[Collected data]
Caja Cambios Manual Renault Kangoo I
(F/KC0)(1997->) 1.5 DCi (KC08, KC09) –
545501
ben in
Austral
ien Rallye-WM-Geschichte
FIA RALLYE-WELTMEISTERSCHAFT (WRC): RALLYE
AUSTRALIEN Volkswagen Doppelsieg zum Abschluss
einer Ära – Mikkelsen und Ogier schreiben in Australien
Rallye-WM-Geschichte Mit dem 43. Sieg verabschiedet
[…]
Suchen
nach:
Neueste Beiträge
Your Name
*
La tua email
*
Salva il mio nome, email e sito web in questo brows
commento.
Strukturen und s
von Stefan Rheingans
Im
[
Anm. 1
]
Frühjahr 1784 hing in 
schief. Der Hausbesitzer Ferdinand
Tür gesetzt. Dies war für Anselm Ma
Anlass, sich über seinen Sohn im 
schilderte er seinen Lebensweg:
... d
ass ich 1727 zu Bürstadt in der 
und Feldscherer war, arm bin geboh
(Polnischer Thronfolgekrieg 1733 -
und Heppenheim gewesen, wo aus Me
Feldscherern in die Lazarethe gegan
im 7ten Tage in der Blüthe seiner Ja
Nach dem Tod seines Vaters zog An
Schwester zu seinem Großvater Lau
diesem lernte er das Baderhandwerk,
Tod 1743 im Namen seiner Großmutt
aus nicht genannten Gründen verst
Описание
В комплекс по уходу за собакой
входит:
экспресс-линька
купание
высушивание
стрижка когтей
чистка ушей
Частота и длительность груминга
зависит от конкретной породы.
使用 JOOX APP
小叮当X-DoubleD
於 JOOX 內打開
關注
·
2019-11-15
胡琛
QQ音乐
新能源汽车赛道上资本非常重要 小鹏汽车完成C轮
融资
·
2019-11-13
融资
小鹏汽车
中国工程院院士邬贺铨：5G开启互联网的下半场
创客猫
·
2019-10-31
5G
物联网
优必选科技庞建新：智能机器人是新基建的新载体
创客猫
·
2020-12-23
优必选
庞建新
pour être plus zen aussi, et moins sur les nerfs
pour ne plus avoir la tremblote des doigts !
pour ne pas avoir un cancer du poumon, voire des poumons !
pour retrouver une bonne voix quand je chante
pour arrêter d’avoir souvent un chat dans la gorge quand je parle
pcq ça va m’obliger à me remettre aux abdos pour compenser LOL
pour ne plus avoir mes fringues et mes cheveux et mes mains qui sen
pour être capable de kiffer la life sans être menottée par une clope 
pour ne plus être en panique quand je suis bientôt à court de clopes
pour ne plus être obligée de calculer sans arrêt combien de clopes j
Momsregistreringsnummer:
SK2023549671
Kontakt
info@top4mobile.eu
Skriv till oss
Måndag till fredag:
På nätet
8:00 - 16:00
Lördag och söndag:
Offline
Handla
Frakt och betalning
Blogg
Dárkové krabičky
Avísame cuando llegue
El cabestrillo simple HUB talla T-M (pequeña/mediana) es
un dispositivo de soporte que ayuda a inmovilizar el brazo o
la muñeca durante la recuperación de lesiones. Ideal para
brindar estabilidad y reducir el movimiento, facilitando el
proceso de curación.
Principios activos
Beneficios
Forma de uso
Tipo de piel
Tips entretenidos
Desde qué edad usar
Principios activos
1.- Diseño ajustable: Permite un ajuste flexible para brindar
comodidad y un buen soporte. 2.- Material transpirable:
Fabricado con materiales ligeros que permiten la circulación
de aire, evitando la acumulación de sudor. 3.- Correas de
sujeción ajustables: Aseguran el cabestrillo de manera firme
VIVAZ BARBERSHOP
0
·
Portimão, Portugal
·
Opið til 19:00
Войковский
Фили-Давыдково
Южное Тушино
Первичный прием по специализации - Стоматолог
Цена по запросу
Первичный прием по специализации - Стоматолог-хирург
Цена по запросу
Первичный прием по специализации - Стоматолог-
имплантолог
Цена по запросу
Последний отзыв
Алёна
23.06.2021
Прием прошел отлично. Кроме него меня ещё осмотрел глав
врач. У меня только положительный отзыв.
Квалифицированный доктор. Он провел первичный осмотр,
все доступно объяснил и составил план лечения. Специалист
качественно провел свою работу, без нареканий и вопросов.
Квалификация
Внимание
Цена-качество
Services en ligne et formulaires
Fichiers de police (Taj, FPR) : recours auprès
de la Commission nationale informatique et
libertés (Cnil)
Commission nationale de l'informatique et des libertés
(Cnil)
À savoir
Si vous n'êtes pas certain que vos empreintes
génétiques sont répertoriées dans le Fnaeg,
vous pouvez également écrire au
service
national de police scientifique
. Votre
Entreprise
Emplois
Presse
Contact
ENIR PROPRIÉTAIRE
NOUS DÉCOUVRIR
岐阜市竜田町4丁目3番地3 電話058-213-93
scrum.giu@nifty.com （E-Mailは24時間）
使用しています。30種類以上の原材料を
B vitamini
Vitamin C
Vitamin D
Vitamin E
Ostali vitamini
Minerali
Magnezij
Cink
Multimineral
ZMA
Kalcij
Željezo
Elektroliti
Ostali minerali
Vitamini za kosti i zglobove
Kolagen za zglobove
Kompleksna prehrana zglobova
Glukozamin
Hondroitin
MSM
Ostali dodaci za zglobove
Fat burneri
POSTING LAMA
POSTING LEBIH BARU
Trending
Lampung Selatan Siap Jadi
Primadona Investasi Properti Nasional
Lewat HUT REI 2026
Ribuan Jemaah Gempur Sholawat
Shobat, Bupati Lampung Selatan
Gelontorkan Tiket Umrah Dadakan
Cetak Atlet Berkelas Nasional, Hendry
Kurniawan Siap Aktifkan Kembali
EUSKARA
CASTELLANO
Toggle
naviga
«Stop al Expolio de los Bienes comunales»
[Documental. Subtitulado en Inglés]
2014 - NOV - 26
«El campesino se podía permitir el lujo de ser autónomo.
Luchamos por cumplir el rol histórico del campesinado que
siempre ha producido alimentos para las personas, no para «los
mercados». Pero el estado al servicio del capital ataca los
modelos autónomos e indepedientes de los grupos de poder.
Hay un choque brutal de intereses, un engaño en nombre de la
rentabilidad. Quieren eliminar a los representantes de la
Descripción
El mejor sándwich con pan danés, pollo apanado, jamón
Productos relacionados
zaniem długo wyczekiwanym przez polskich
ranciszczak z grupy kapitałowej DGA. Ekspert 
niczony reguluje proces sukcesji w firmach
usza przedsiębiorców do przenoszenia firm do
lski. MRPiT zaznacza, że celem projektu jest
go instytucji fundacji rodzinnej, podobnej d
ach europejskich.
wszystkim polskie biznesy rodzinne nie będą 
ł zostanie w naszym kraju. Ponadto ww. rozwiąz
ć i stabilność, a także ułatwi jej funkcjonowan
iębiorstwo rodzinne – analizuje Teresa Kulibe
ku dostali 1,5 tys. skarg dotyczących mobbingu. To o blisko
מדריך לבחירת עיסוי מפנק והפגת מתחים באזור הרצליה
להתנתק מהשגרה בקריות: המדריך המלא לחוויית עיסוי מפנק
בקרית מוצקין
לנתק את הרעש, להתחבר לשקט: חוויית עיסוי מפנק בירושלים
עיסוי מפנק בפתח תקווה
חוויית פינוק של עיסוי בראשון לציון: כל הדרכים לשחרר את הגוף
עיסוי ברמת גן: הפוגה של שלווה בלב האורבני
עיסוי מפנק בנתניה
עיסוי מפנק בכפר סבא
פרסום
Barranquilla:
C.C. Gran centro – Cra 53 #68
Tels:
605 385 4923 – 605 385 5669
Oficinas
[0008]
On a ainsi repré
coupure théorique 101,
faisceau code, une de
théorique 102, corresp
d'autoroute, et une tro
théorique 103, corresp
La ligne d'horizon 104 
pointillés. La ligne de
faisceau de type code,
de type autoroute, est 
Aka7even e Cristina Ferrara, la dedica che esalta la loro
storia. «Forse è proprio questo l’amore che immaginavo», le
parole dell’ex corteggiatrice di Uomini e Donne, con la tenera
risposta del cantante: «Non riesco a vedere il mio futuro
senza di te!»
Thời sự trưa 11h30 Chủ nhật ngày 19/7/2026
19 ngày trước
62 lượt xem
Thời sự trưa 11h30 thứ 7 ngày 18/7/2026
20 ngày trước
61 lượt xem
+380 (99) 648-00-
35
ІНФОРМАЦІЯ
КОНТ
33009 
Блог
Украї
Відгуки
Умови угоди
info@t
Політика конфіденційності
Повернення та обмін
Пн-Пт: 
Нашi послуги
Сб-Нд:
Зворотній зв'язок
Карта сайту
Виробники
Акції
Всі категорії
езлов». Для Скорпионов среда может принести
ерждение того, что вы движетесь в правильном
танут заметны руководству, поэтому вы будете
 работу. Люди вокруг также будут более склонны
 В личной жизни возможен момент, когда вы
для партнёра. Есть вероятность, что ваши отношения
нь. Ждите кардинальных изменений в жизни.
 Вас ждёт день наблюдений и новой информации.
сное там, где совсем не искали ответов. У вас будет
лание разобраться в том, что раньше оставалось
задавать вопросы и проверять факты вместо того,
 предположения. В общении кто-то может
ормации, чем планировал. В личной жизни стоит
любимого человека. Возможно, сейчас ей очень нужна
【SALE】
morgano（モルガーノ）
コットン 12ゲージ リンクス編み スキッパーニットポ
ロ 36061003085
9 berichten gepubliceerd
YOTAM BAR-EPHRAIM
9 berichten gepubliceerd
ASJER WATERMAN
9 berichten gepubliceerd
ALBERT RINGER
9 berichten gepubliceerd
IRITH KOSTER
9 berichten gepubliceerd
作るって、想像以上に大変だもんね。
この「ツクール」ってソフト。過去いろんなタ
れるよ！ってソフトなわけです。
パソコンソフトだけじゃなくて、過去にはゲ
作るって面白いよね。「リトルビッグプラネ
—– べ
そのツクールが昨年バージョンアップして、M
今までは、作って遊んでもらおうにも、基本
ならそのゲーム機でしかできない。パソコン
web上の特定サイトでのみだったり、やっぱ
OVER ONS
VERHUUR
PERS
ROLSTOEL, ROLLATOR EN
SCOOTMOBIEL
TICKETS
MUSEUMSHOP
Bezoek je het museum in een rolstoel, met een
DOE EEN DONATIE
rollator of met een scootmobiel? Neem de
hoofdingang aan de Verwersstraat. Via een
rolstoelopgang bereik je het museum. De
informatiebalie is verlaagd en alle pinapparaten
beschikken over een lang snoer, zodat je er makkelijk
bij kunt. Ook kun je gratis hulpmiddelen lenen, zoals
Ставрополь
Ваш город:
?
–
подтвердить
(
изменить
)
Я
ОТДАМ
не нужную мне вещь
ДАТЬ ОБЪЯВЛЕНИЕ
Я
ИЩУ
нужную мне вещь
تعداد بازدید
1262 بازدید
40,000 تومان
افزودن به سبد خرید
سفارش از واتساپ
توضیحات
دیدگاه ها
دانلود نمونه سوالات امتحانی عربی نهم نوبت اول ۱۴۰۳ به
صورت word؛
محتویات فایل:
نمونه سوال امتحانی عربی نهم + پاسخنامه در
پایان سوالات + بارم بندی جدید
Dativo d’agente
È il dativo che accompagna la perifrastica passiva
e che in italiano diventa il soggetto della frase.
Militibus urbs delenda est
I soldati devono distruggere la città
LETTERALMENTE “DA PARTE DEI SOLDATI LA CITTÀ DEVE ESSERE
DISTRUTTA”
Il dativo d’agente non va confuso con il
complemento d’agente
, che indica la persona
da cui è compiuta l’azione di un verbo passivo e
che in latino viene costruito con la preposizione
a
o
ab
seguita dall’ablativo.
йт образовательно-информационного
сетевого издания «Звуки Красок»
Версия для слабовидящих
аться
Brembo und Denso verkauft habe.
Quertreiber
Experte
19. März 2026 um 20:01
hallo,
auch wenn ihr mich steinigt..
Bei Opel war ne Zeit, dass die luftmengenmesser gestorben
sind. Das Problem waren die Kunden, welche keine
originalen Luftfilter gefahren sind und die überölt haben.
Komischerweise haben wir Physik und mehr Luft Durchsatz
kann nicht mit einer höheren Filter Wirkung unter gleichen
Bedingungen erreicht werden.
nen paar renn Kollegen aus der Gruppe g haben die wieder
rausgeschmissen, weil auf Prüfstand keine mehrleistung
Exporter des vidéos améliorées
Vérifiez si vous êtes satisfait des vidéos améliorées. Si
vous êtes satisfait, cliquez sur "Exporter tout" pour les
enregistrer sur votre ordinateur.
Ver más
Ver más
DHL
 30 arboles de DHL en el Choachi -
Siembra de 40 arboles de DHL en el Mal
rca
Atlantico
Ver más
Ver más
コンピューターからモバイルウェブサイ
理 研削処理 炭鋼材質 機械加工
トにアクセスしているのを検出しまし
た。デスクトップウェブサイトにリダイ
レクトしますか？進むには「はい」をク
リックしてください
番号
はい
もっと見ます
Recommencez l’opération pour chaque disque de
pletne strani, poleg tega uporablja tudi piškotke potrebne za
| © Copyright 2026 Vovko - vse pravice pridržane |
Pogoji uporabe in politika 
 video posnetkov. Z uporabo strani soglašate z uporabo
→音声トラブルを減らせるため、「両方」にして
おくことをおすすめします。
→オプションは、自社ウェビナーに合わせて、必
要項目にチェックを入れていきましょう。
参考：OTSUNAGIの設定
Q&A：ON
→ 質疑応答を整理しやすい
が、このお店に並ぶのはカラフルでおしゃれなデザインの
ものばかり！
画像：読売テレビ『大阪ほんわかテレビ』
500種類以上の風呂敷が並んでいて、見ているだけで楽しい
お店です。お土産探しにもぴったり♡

§ TASK DETAILS
All lines above from the one with "Schwester zu seinem Großvater Lau" to the one with "pcq ça va m’obliger", inclusive, should be copied exactly, and no other lines.

§ YOUR RESPONSE
Schwester zu seinem Großvater Lau
diesem lernte er das Baderhandwerk,
Tod 1743 im Namen seiner Großmutt
aus nicht genannten Gründen verst
Описание
В комплекс по уходу за собакой
входит:
экспресс-линька
купание
высушивание
стрижка когтей
чистка ушей
Частота и длительность груминга
зависит от конкретной породы.
使用 JOOX APP
小叮当X-DoubleD
於 JOOX 內打開
關注
·
2019-11-15
胡琛
QQ音乐
新能源汽车赛道上资本非常重要 小鹏汽车完成C轮
融资
·
2019-11-13
融资
小鹏汽车
中国工程院院士邬贺铨：5G开启互联网的下半场
创客猫
·
2019-10-31
5G
物联网
优必选科技庞建新：智能机器人是新基建的新载体
创客猫
·
2020-12-23
优必选
庞建新
pour être plus zen aussi, et moins sur les nerfs
pour ne plus avoir la tremblote des doigts !
pour ne pas avoir un cancer du poumon, voire des poumons !
pour retrouver une bonne voix quand je chante
pour arrêter d’avoir souvent un chat dans la gorge quand je parle
pcq ça va m’obliger à me remettre aux abdos pour compenser LOL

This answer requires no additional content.